= WHAT IS EXPECTED =
From the listing below, copy only the lines from the line that contains "ALBERTO D'AURIA" to the line that contains "l’aver a che", counting those two lines as part of the copy.

== RAW DATA ==

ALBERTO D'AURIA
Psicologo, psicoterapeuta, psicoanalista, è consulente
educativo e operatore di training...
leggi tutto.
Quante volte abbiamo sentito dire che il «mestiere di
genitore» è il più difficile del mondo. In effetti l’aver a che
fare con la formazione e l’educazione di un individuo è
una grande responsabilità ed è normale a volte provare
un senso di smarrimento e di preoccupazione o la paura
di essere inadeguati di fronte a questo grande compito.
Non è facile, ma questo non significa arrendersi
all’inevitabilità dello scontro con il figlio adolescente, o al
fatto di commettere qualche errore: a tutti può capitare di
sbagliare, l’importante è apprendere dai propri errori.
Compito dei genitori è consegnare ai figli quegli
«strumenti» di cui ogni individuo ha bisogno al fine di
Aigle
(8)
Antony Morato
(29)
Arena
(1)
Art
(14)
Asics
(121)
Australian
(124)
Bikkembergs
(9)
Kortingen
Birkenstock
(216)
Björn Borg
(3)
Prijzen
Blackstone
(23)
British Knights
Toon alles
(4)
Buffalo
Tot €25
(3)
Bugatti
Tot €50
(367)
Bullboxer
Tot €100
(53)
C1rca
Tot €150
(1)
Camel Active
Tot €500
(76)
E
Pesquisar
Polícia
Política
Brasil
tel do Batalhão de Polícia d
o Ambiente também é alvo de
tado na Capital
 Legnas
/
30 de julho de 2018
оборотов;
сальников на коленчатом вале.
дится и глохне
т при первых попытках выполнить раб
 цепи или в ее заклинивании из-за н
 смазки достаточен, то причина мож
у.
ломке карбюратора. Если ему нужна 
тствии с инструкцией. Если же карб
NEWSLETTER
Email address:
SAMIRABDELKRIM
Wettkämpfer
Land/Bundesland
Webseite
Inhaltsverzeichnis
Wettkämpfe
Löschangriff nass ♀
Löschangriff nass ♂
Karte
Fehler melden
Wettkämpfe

===
== RAW DATA ==

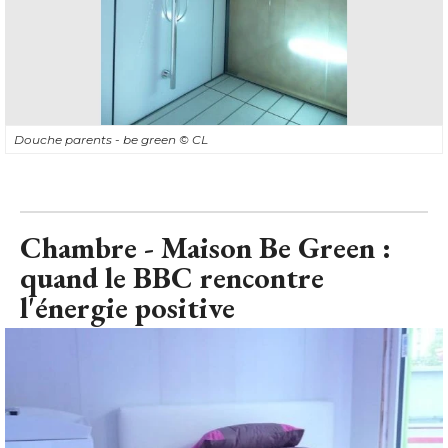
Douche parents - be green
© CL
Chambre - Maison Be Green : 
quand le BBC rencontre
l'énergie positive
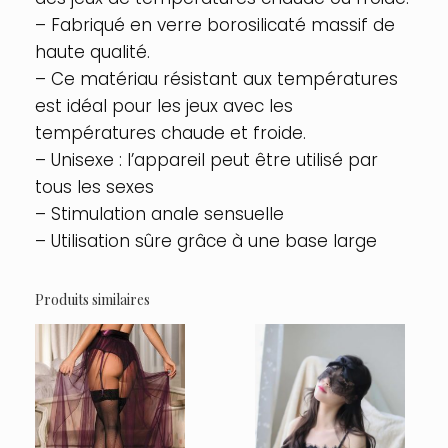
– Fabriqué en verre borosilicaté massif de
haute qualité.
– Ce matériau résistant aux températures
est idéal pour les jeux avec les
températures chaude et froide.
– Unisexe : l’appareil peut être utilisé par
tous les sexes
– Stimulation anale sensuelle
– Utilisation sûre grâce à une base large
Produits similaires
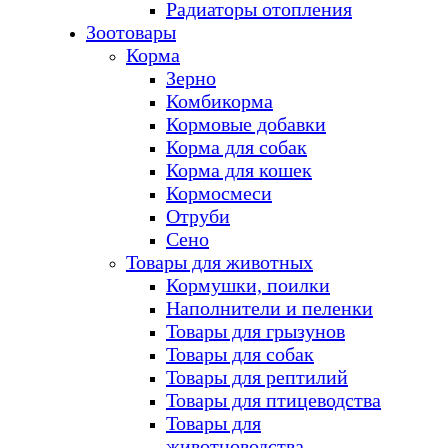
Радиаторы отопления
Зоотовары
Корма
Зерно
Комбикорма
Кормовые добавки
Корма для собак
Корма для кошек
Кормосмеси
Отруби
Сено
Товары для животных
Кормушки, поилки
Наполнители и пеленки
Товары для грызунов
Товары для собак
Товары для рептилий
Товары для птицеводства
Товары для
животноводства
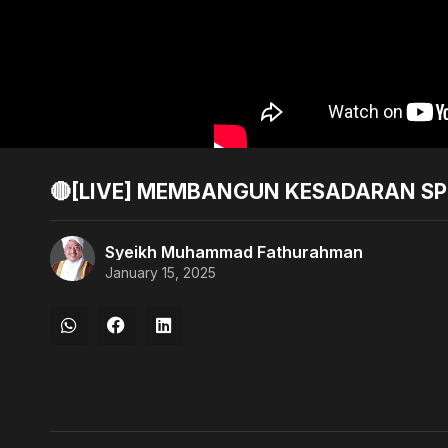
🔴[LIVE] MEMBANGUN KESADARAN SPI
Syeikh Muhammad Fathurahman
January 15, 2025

===

= RESULT OF THIS EXERCISE =
ALBERTO D'AURIA
Psicologo, psicoterapeuta, psicoanalista, è consulente
educativo e operatore di training...
leggi tutto.
Quante volte abbiamo sentito dire che il «mestiere di
genitore» è il più difficile del mondo. In effetti l’aver a che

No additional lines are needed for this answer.